Why Dominicans Eat Habichuelas Con Dulce on Easter
This Is Why Dominicans Eat Habichuelas Con Dulce During Semana Santa
While I don't consider myself religious, every year I look forward to Semana Santa (Holy Week). Growing up, I remember my excitement for the meals we would eat that week including pescado de coco (fish in coconut milk) with arroz con guandules on Viernes Santos (Good Friday) and the large batch of Dominican habichuelas con dulce my abuela Celeste always makes. Dominicans love this rich and creamy dish that's traditionally made with red kidney beans, coconut milk, evaporated milk, sugar, raisins, cinnamon sticks, cloves, allspice, Dominican vanilla extract, and batata (Dominican sweet potato). But the history behind it is even more interesting than the dessert itself.
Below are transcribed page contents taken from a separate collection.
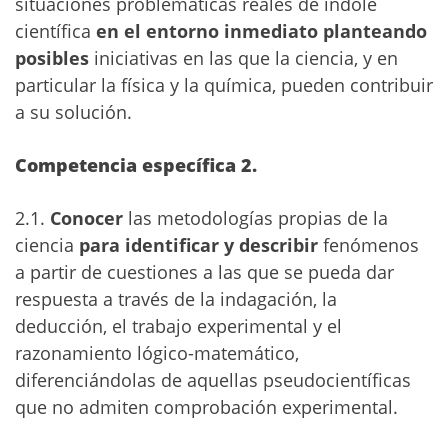
situaciones problemáticas reales de índole
científica
en el entorno inmediato planteando
posibles
iniciativas en las que la ciencia, y en
particular la física y la química, pueden contribuir
a su solución.
Competencia específica 2.
2.1.
Conocer
las metodologías propias de la
ciencia
para identificar y describir
fenómenos
a partir de cuestiones a las que se pueda dar
respuesta a través de la indagación, la
deducción, el trabajo experimental y el
razonamiento lógico-matemático,
diferenciándolas de aquellas pseudocientíficas
que no admiten comprobación experimental.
"Habichuelas con dulce, our widely revered dessert-style sweet bean dish, which like our Noche Buena or Christmas tradition of pasteles, is made and consumed only during Lent season. [It] is one dish that illustrates deep influence from many other cultures," says Yadira Garcia of Happy Healthy Latina, a certified natural foods chef and educator of Dominican descent. "As a Chef that prides myself on rescuing our gastronomic history for our current and future generations, while also promoting it with understanding, reverence, and pride; it's always fascinating to pick apart and examine the threads that weave together our dishes."
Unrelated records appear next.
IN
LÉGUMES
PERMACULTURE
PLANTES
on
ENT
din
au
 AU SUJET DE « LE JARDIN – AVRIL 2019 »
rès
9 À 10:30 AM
Where Does Dominican Habichuela Con Dulce Originate From?
"The origins of this dish are unknown. Some say it was brought over to the Dominican Republic via the trans-Atlantic slave trade, others say that it was brought from Turkey in the 19th century, but I believe both things could be true," says Dominican Pastry Chef, activist, and long-time supporter of No Kid Hungry, Paola Velez, who also co-founded and launched Bakers Against Racism.
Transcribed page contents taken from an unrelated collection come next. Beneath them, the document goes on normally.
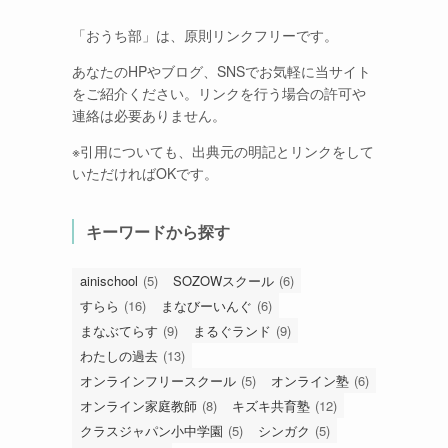
「おうち部」は、原則リンクフリーです。
あなたのHPやブログ、SNSでお気軽に当サイト
をご紹介ください。リンクを行う場合の許可や
連絡は必要ありません。
※引用についても、出典元の明記とリンクをして
いただければOKです。
キーワードから探す
ainischool
(5)
SOZOWスクール
(6)
すらら
(16)
まなびーいんぐ
(6)
まなぶてらす
(9)
まるぐランド
(9)
わたしの過去
(13)
オンラインフリースクール
(5)
オンライン塾
(6)
オンライン家庭教師
(8)
キズキ共育塾
(12)
クラスジャパン小中学園
(5)
シンガク
(5)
Garcia points out that Dominican habichuelas con dulce isn't the only sweet bean dessert that exists. Quite a few cultures including Chinese, South African, Middle Eastern, French and Spanish cultures all have their own version of a sweet bean dish.
"The most notable similarities come from African slaves that had a dish called frijol colados with coconut milk and ashure, which is a sweet bean dish that comes from the Turkish. Lastly, Spaniards have a dish called firjoles azucarados," Garcia says. "It has also been suggested through island recounts and writing that the addition of sweet potato comes from our Taino ancestors. The ultimate combination seems to be a mix of several traditions and influences."
How Did it Become a Dish Associated With Semana Santa?
There's not enough information on why this dish is very specifically eaten during Semana Santa. But there are some theories based on when similar dishes from other cultures were consumed historically.
"This apparition of this exclusive Dominican dish is the culinary centerpiece to a Lenten celebration. Here we find historical references and ties to the way the Turkish from the Ottoman Empire, 19th century, consumed their dish ashure or "Noah's Pudding," as it was also referenced," Garcia adds. "Akin to the Turkish style of consumption during the Ottoman Empire, this sweet bean dish was specifically consumed after a period of fasting during the first month of the Islamic calendar. After which it was customary to share ashure with family, neighbors, and friends. Here we can find what may be one of the most formative or convincing influences in how the dish was consumed and became an integral part of our own religious celebration." Garcia notes that while it's traditional to see beans being made in a Dominican household several times a week, this specific dish is only reserved for this very specific celebration and season.
Why Are Sweet Crackers Usually Accompanied With This Dessert?
"Las galletitas de leche are engraved with a cross. While these milk cookies might have parallels with a communion wafer, I feel like casaba would most resemble the communion wafer," says Chef Velez. "But both casaba and milk cookies are available year-round. I think like in most Latine countries, we integrate our collective Catholic beliefs into everyday products. I mean, the Dominican flag does have the Bible in it."
"From a culinary standpoint, we would observe this as a way to "sop up" or soak up the delicious bean juice, with the cassava being a salty offset to the sweet," Garcia says. "However, the infamous galletas we often see are made from a brand called Guarina, which puts crosses on its crackers. Lending to the deep influence, identification, and pervasiveness of Catholicism in the Dominican Republic."
While some enjoy this dish cold, most like to eat it hot in a small bowl with the Guarina Galletas Dulce de Leche sprinkled on top. I usually like to give myself at least an hour after consuming Easter dinner before I hit up the habichuelas con dulce because this will fill you up like an entire meal.